You’ve probably seen those large bricks of sod placed on a yard for the “instant lawn” look, but there is a variety of other options for creating a new lawn. If you’re looking at a bunch of dirt around your house instead of a healthy lawn, here’s what you need to know about traditional seeding, hydroseeding, and regular sod or turf.
What is Hydroseeding?
You’re probably already aware of sod for lawns, and you might be familiar with using a tractor to insert seeds into the ground (with drill seeding), but hydro seeding is a concept that’s only become popular with the mainstream public in the last few decades.
Simply put, hydroseeding is a process that applies all the components of a lawn in one step in a mixture called a slurry. The mixture contains the seeds, mulch, and fertilizer that are all applied to the ground with a hydraulic sprayer. Some mixtures also feature a bonding agent to hold everything together during application.
Is Cost the Only Factor?
You may assume that cost is the most important factor in deciding how to grow a lawn, but it’s important to consider a variety of factors when choosing how to grow a lawn in your front yard or around a commercial building. Although sod seems easy and quick, the higher price of sod doesn’t necessarily mean it’s better because it costs more.

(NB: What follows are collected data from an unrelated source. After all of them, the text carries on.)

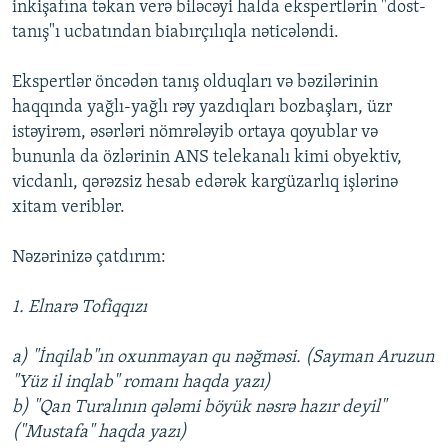
inkişafına təkan verə biləcəyi halda ekspertlərin "dost-
tanış"ı ucbatından biabırçılıqla nəticələndi.
Ekspertlər öncədən tanış olduqları və bəzilərinin
haqqında yağlı-yağlı rəy yazdıqları bozbaşları, üzr
istəyirəm, əsərləri nömrələyib ortaya qoyublar və
bununla da özlərinin ANS telekanalı kimi obyektiv,
vicdanlı, qərəzsiz hesab edərək kargüzarlıq işlərinə
xitam veriblər.
Nəzərinizə çatdırım:
1. Elnarə Tofiqqızı
a) "İnqilab"ın oxunmayan qu nəğməsi. (Sayman Aruzun
"Yüz il inqlab" romanı haqda yazı)
b)
"Qan Turalının qələmi böyük nəsrə hazır deyil"
(
"Mustafa" haqda yazı)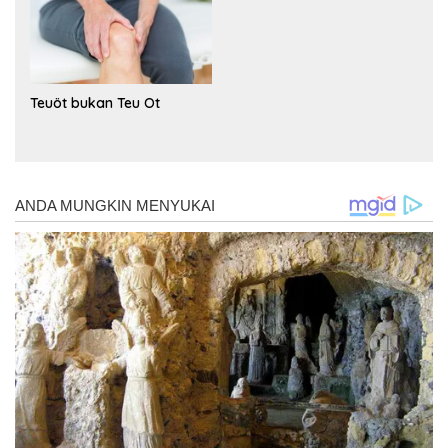
Teuöt bukan Teu Ot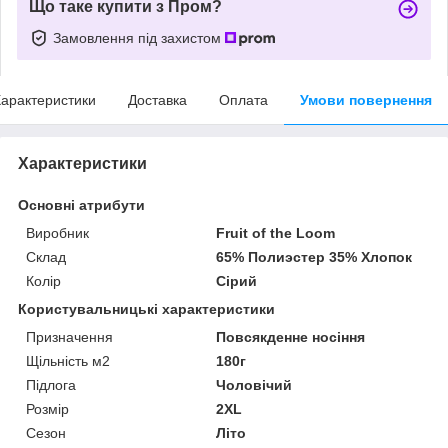
Що таке купити з Пром?
Замовлення під захистом
арактеристики
Доставка
Оплата
Умови повернення
Характеристики
Основні атрибути
Виробник
Fruit of the Loom
Склад
65% Полиэстер 35% Хлопок
Колір
Сірий
Користувальницькі характеристики
Призначення
Повсякденне носіння
Щільність м2
180г
Підлога
Чоловічий
Розмір
2XL
Сезон
Літо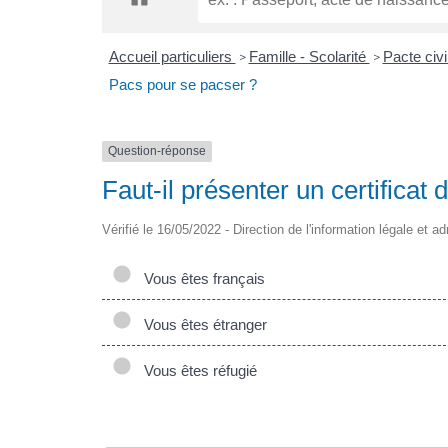
Accueil particuliers
Famille - Scolarité
Pacte civi
>
>
Pacs pour se pacser ?
Question-réponse
Faut-il présenter un certifica
Vérifié le 16/05/2022 - Direction de l'information légale et a
Vous êtes français
Vous êtes étranger
Vous êtes réfugié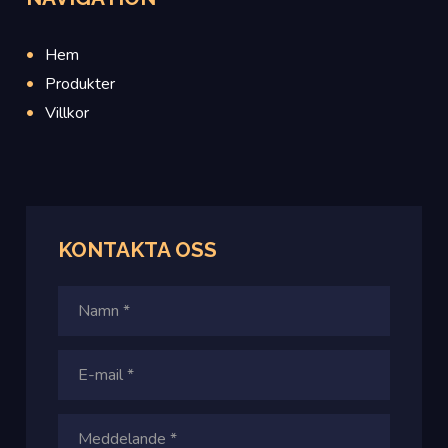
Hem
Produkter
Villkor
KONTAKTA OSS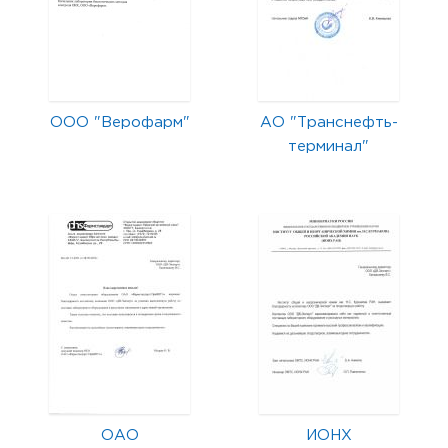
ООО "Верофарм"
АО "Транснефть-
терминал"
ОАО
ИОНХ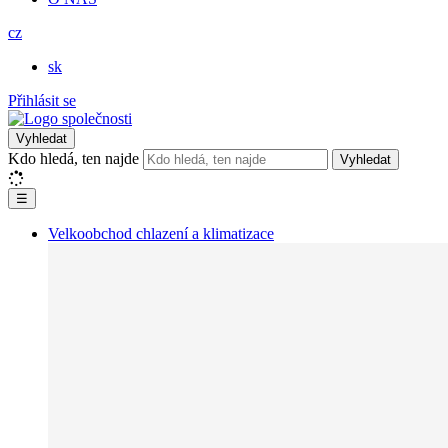
cz
sk
Přihlásit se
Vyhledat
Kdo hledá, ten najde
Vyhledat
☰
Velkoobchod chlazení a klimatizace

When consulting with the company providing the grass establishment services for your home, it’s helpful to rely on their judgment for advice on whether hydroseeding or sod might be the best option. When you’re looking for a cost-effective option for your commercial property, you might find that drill seeding or hydromulch would offer the same eventual benefit at a much smaller price than sod.
The decision then would be whether hydroseeding or drill seeding might offer the best experience. For a large area, drill seeding is very effective because it allows you to cover a large area with accuracy and an even spread. The seeds are protected by the earth at the time they’re distributed, so they’ll have a strong chance of providing thick and effective groundcover.
Is an Instant Lawn Worth It?
One of the appealing features of sod is the instant lawn that appears in your front yard or around your commercial site. When it’s installed professionally, sod can offer the quickest “instant” lawn, but hydroseeding doesn’t actually take as long as you’d think. In fact, you’ll see growth inside of a week, and you might even need to break out the lawn care tools after a month.
Did You Know? Sod can shrink and cause squares to appear within your lawn.
The bottom line for choosing hydromulch or sod for your property is that all lawns require care to look good. You must pay attention to maintenance and care of your lawn whether you choose an instant lawn with sod or an efficient and cost-effective lawn through a hydromulch service. The same is true for a commercial spread whether you go with a significant amount of sod, or you choose drill seeding for even growth.
On hydroseeding, the experts at “This Old House” share:
“When preparation, cultivation and maintenance are properly performed, you will enjoy a lawn as thick and green as the best farm-grown sod.”
Is Hydroseeding Always the Best Option?
Many grass experts consider hydroseeding to be one of the most effective lawn preparation techniques, but there are reasons why you might want to go with drill seeding. For example, if you’re looking at the need to install erosion control grass along a very large section of land, drill seeding might be the most budget-friendly option.
Alternatively, if you’re concerned about ensuring the area has sufficient water for growth, the hydromulch process might work best because seeds are soaked as they’re applied to the ground. You can also consider temporary irrigation to solve water issues during the initial growing period.